A ilfattoquotidiano.it Vergallo ha spiegato: “Stiamo assistendo alla corsa ad implementare i posti letto di terapia intensiva. E’ giustissimo, anche perché si tratta dell’ultima frontiera, che interessa circa lo 0,5 per cento della popolazione colpita dal Covid, che necessita di cure intensive. Però rischiamo di creare fraintendimenti nell’identificazione dei veri posti letto di terapia intensiva, che hanno caratteristiche strutturali e strumentai ben precise, in parte diverse da quelli delle sale operatorie”. A cosa si riferisce? “Ad esempio agli spazi di movimento dell’équipe medica o per alloggiare gli strumenti. Ma anche alle condizioni delle stanze, che con l’emergenza vengono magari ricavate in vecchi ospedali. E’ chiaro che in emergenza tutti i rimedi possono essere buoni. Ma il politico non deve confondersi con i numeri che gli vengono forniti delle aziende sanitarie e dagli assessorati”. E’ il caso del Veneto? “Ho citato il Veneto perché ho a disposizione i dati. E senza voler prendere le difese di nessuno, né tantomeno della Sicilia, ho ricordato che anche in Veneto vengono conteggiati i numeri delle sale operatorie”. Il che può aver riflessi sulla valutazione da parte del ministero della Sanità per definire una regione gialla, arancione o rossa. “E’ una conseguenza. Ma non mi riferivo a questo: come anestesisti italiani volevamo ricordare che ci sono le terapie intensive vere e proprie, quelle delle sale operatorie, le recovery rooms o sale simili di altri reparti dove vengono installati ventilatori e respiratori”. Ha poi aggiunto: “Stiamo assistendo ad una politicizzazione del vocabolario. La Regione Sicilia non è l’unica regione che avrebbe tentato di gonfiare i numeri. Non c’è solo il Veneto, ce ne sono anche altre”.
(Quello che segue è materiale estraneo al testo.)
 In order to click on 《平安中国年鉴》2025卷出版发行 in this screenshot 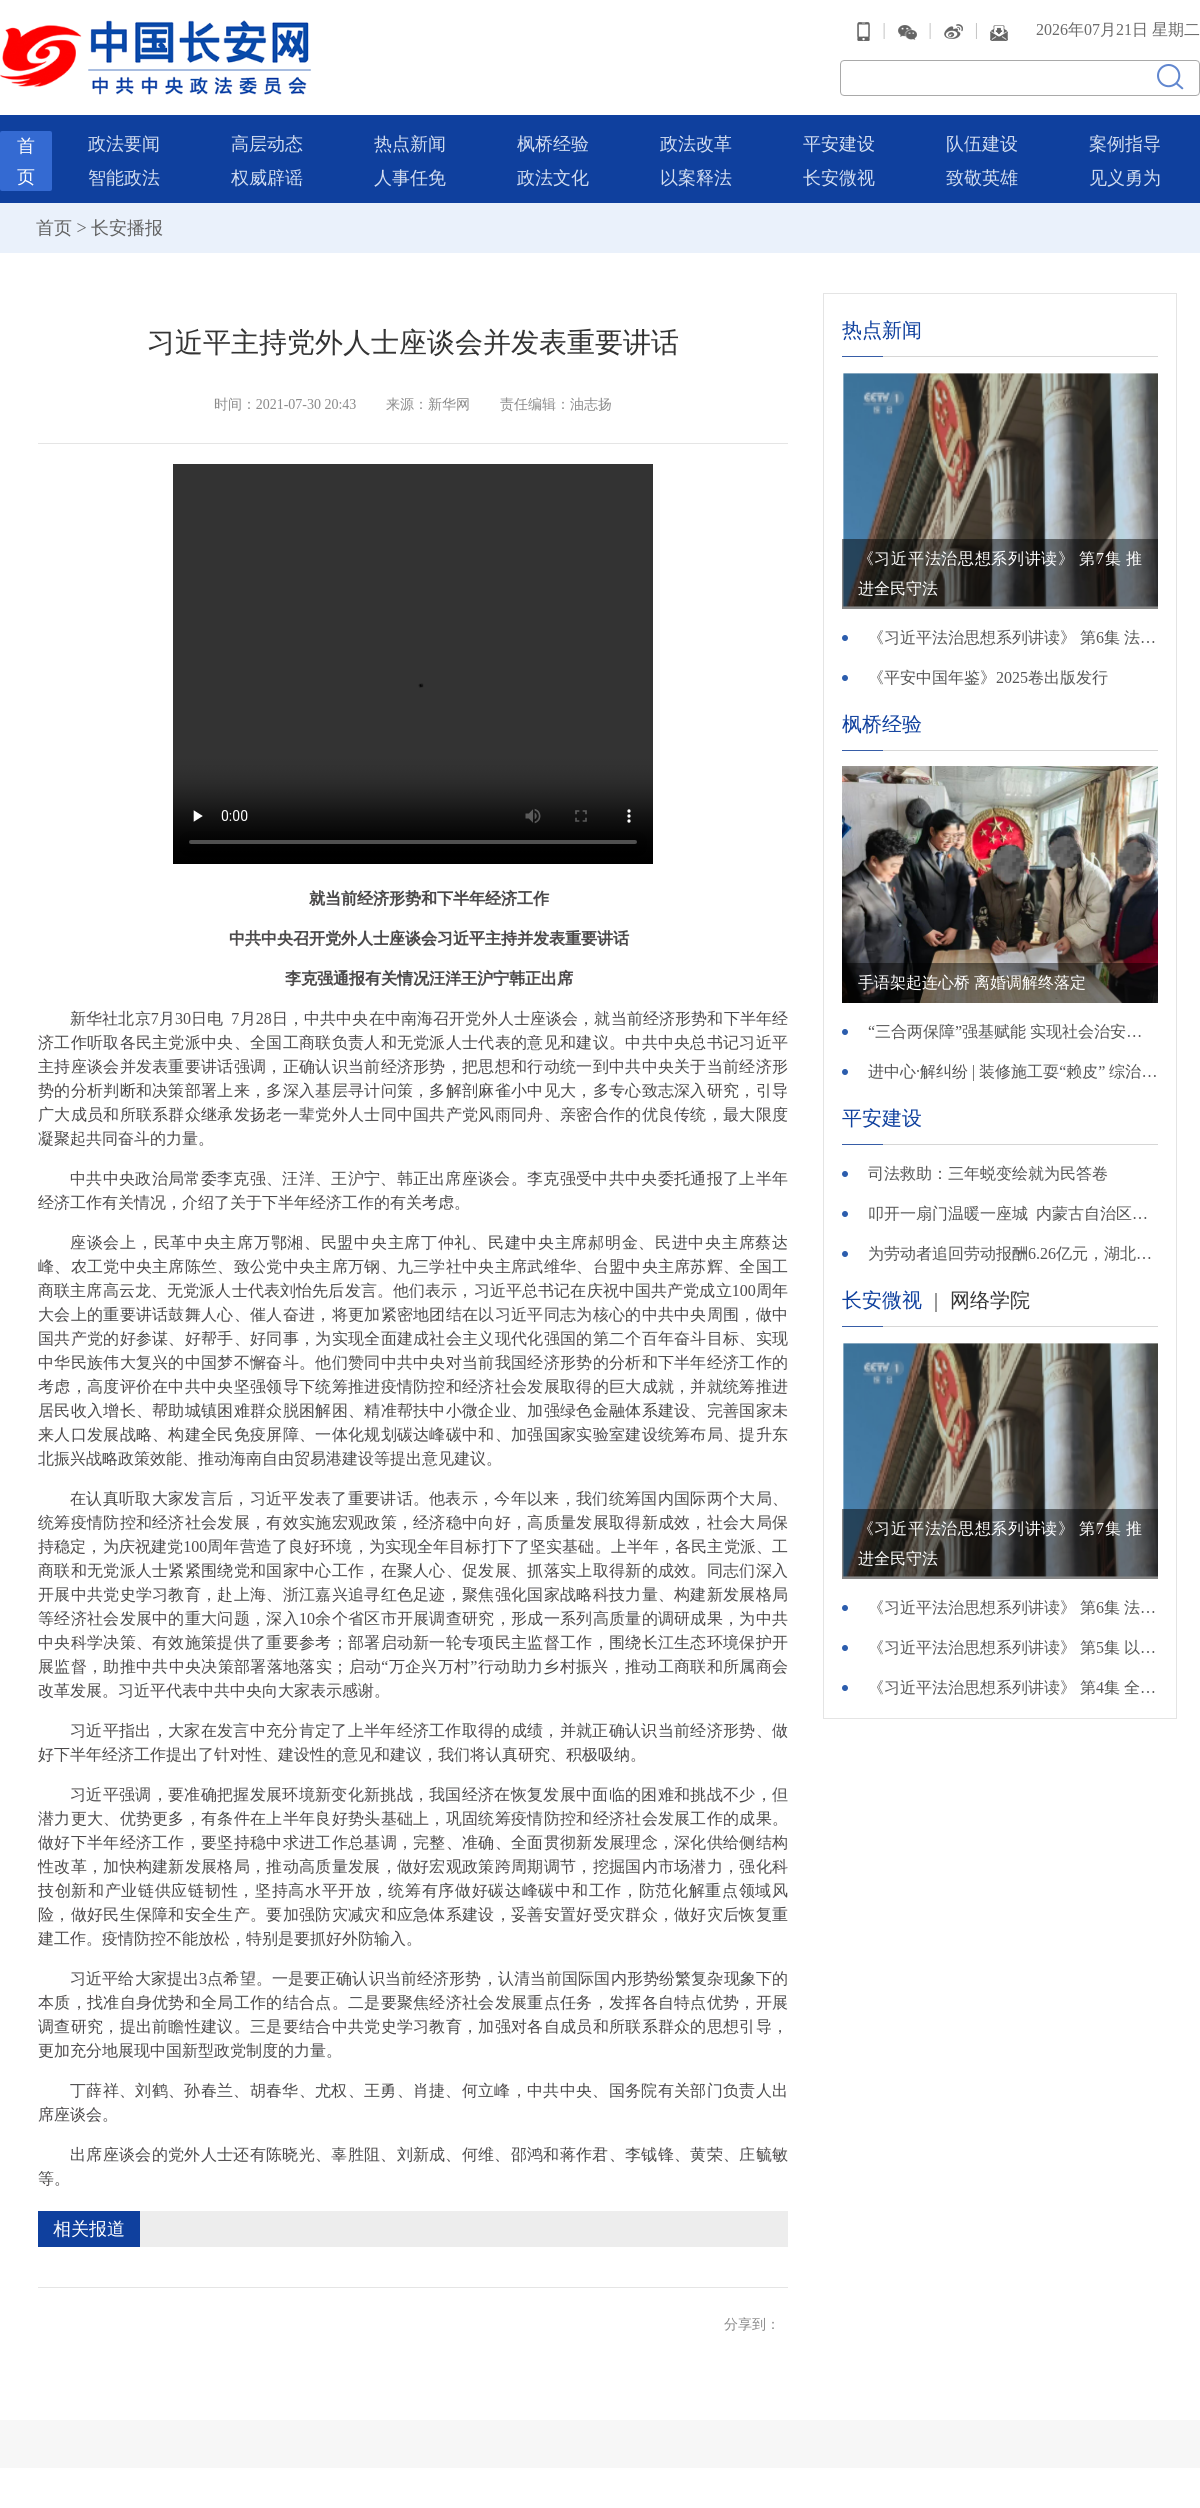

A fine ottobre il governatore Luca Zaia aveva dichiarato: “Già oggi il sistema sanitario Veneto è pronto ad attivare 1016 posti letto di terapia intensiva. Abbiamo a disposizione tutti i macchinari necessari, a cominciare dai respiratori automatici”. Aveva dato un quadro rassicurante, per dimostrare che il Veneto è lontano dalla saturazione delle terapie intensive. Eppure il numero totale influisce anche sulla valutazione dell’efficienza della macchina sanitaria da parte del ministero della Sanità, ai fini di classificazione del rischio. Attualmente i posti di terapia intensiva occupati in Veneto sono 306.
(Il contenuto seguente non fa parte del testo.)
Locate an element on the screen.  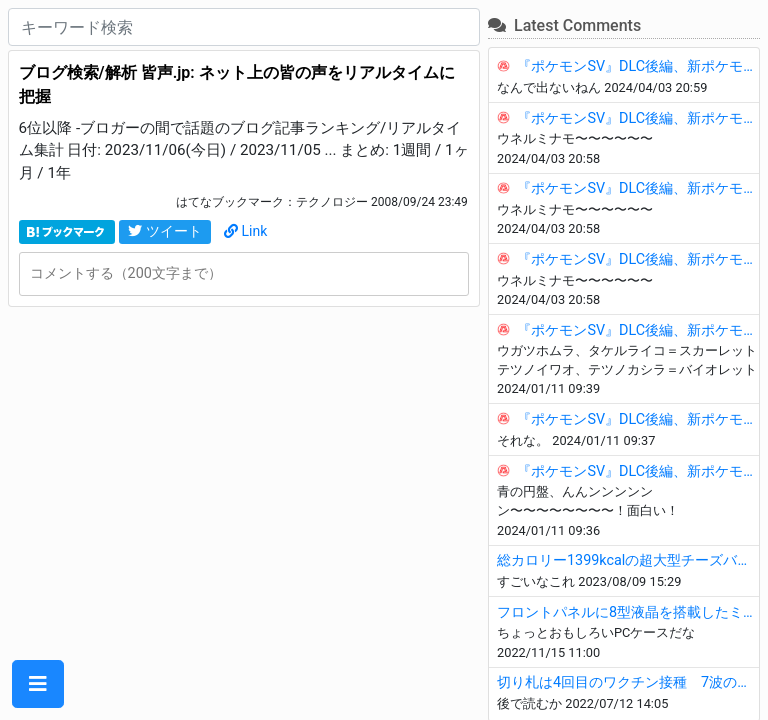
ツイート is located at coordinates (165, 231).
Vergallo, tornando alle cifre nazionali, sottolinea che “prima del Covid i posti di terapia intensiva erano circa cinquemila. C’era già allora un forte sbilanciamento a sfavore del Sud. Con la pandemia sono aumentati soprattutto nelle regioni più colpite, Lombardia, Emilia Romagna e Veneto. Ad oggi i posti sono 8mila, ma considerando che 3800 sono occupati da malati Covid, la disponibilità per altre emergenze si è già ridotta di 800 unità”.